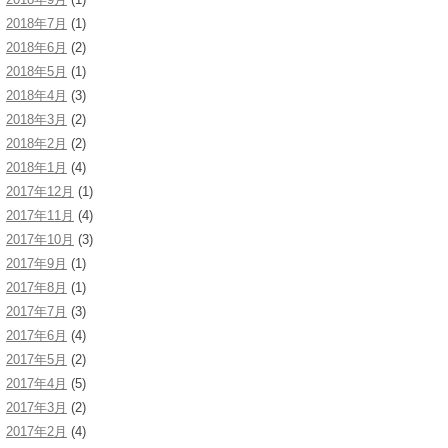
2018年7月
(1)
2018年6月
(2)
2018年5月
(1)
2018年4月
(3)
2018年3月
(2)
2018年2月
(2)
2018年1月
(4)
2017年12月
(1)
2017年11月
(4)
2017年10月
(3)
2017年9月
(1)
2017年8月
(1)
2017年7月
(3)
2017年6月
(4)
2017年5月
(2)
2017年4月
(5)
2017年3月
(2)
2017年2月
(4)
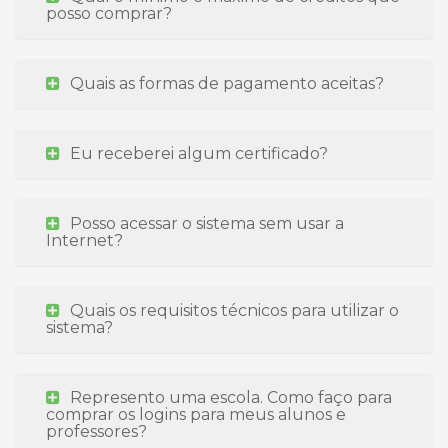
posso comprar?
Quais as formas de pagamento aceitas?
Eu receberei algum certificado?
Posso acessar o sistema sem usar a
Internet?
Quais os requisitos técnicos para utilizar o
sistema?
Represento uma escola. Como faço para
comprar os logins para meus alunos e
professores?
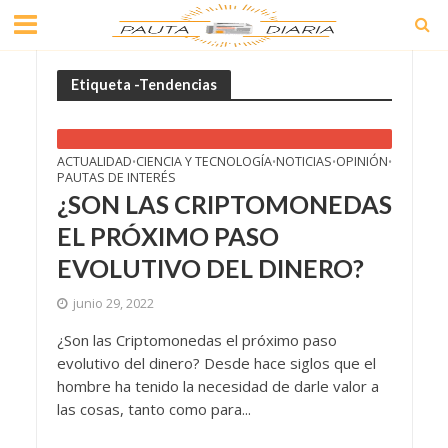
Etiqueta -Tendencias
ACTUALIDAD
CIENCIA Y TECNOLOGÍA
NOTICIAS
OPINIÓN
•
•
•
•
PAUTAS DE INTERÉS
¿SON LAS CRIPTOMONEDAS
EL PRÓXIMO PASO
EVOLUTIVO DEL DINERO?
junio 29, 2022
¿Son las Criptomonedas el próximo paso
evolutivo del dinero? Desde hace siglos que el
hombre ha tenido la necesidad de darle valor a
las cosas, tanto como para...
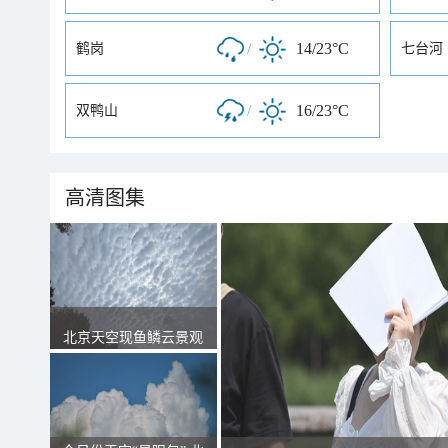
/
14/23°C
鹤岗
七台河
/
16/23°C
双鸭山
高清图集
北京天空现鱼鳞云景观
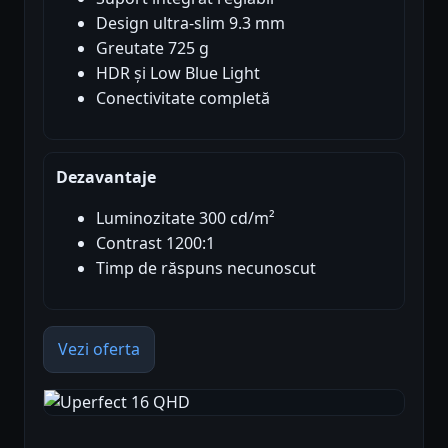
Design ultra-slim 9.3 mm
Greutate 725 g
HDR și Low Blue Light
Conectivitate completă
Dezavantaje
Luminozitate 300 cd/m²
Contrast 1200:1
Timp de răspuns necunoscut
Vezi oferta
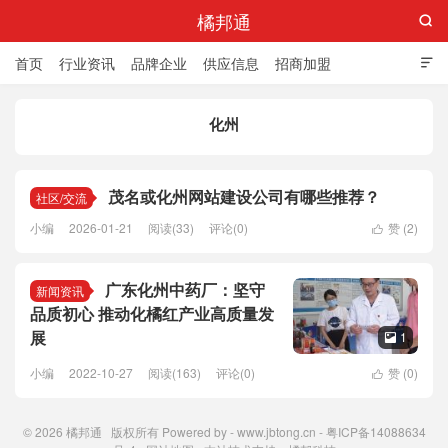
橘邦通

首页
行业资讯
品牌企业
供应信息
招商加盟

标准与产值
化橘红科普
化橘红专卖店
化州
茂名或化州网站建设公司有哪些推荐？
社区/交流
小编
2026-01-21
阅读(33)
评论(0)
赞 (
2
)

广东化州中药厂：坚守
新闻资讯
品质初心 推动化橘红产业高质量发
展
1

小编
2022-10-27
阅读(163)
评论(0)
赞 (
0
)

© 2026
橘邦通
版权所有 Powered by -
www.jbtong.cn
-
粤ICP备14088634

ASSIGNED TASK
Look through the data above. Each line containing the word "sistema" needs to be copied.

TASK SOLUTION
Posso acessar o sistema sem usar a
sistema?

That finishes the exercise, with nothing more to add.